張凌風又探望了下端木朝江。
在丹藥和相關補湯的幫助下,端木朝江表面上看起來生龍活虎,絲毫也沒有受傷的跡象,但作爲肉相小成的強者,張凌風還是能夠感受到端木朝江的體內氣息吐納出現問題,有失去平衡的跡象。
外表看起來實力比自己更強。
但真要是動起手來,自己大十二路和小十二路拳法還未打完,對方的傷勢就會迅速發作,那時候自己就能夠一鼓作氣,將端木朝江拿下。

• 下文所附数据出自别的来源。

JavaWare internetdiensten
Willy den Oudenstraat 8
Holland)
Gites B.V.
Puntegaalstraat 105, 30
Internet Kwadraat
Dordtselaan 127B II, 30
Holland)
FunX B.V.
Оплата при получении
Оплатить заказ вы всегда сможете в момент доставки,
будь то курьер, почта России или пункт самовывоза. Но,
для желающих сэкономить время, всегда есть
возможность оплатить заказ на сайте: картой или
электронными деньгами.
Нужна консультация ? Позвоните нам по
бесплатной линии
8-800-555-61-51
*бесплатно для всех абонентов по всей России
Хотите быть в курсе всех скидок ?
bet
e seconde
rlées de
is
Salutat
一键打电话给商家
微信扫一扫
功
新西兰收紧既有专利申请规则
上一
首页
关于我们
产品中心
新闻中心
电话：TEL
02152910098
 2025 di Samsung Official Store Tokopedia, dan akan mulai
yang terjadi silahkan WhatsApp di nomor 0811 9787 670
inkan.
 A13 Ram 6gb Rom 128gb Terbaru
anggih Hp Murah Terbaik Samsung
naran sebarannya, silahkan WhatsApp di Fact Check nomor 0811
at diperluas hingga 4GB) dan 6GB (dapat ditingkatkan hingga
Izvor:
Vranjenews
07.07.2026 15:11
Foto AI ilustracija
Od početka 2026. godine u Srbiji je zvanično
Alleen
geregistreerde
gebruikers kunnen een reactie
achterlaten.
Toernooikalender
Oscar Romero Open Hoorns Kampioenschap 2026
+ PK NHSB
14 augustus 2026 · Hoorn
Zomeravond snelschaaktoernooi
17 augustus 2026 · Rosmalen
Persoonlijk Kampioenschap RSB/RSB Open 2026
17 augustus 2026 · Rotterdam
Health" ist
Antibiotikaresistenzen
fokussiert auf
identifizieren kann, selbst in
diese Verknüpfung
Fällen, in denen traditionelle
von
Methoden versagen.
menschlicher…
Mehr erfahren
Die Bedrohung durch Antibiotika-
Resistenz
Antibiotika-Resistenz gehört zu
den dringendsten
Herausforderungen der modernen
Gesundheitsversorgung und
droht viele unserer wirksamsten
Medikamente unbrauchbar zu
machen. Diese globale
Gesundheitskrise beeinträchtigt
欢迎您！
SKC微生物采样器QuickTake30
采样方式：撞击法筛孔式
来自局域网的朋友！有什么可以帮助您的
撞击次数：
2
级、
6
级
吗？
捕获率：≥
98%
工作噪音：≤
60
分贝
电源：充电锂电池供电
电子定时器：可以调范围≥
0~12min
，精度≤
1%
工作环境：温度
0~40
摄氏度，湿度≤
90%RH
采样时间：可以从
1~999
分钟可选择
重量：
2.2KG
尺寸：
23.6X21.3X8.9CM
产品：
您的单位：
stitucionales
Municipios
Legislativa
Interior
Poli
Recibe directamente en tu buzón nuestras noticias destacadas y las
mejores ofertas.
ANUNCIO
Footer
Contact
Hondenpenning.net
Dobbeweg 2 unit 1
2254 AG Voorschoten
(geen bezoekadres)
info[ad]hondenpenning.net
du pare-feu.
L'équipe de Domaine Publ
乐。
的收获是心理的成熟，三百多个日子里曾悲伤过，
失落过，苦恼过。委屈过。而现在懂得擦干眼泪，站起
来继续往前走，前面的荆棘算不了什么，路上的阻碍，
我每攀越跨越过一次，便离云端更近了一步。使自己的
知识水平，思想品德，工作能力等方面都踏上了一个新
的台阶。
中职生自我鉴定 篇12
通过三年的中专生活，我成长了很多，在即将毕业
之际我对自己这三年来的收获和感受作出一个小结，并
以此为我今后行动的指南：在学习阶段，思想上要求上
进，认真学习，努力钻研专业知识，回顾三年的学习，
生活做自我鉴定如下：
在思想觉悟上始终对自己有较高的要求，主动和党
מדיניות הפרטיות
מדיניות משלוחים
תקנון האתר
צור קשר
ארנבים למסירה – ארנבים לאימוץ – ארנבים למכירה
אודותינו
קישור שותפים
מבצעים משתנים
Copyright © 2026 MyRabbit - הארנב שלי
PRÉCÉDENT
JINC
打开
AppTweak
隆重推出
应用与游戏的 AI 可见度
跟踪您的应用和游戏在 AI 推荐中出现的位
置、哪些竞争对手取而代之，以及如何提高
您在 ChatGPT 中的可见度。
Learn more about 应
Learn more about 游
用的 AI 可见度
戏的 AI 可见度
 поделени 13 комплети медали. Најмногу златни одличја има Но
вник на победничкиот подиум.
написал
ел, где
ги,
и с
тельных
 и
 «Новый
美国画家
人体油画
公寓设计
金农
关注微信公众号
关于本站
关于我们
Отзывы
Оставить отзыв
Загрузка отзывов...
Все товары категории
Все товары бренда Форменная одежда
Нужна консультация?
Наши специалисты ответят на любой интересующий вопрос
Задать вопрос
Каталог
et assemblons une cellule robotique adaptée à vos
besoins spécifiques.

當然表面上張凌風,一臉驚歎道:“恭喜大公子獲得會元身份,公子要是知道了,一定會爲你感到高興。”
“哈哈,你來的正好,阿昌在軍營內跟着你生活,經常跟我說起你的事情,他能夠獲得鄉試解元,我還沒好好感謝你呢。”
端木朝江摟着張凌風的肩膀。
近距離下,張凌風愈發清楚地感受到端木朝江身上的內傷不容忽視,心中明白就算端木平平能夠爲端木朝江準備鑄成血相的大藥,端木朝江也無法輕易鑄成血相,難度非常高,不是現在的端木家能夠承受得起。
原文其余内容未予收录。